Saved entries
┄┄┄┄┄┄
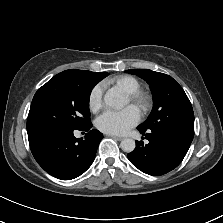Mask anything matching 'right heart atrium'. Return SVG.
I'll return each instance as SVG.
<instances>
[{"instance_id":"right-heart-atrium-1","label":"right heart atrium","mask_w":223,"mask_h":223,"mask_svg":"<svg viewBox=\"0 0 223 223\" xmlns=\"http://www.w3.org/2000/svg\"><path fill=\"white\" fill-rule=\"evenodd\" d=\"M104 85L98 83L92 87L88 96V105L92 112H97L103 106Z\"/></svg>"}]
</instances>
┄┄┄┄┄┄
- _Exercise instructions_
The data above must be written out again without alteration, and the pictures in them must be excluded.

- _Solution for this task_
Mask anything matching 'right heart atrium'. Return SVG.
I'll return each instance as SVG.
<instances>
[{"instance_id":"right-heart-atrium-1","label":"right heart atrium","mask_w":223,"mask_h":223,"mask_svg":"<svg viewBox=\"0 0 223 223\" xmlns=\"http://www.w3.org/2000/svg\"><path fill=\"white\" fill-rule=\"evenodd\" d=\"M104 85L98 83L92 87L88 96V105L92 112H97L103 106Z\"/></svg>"}]
</instances>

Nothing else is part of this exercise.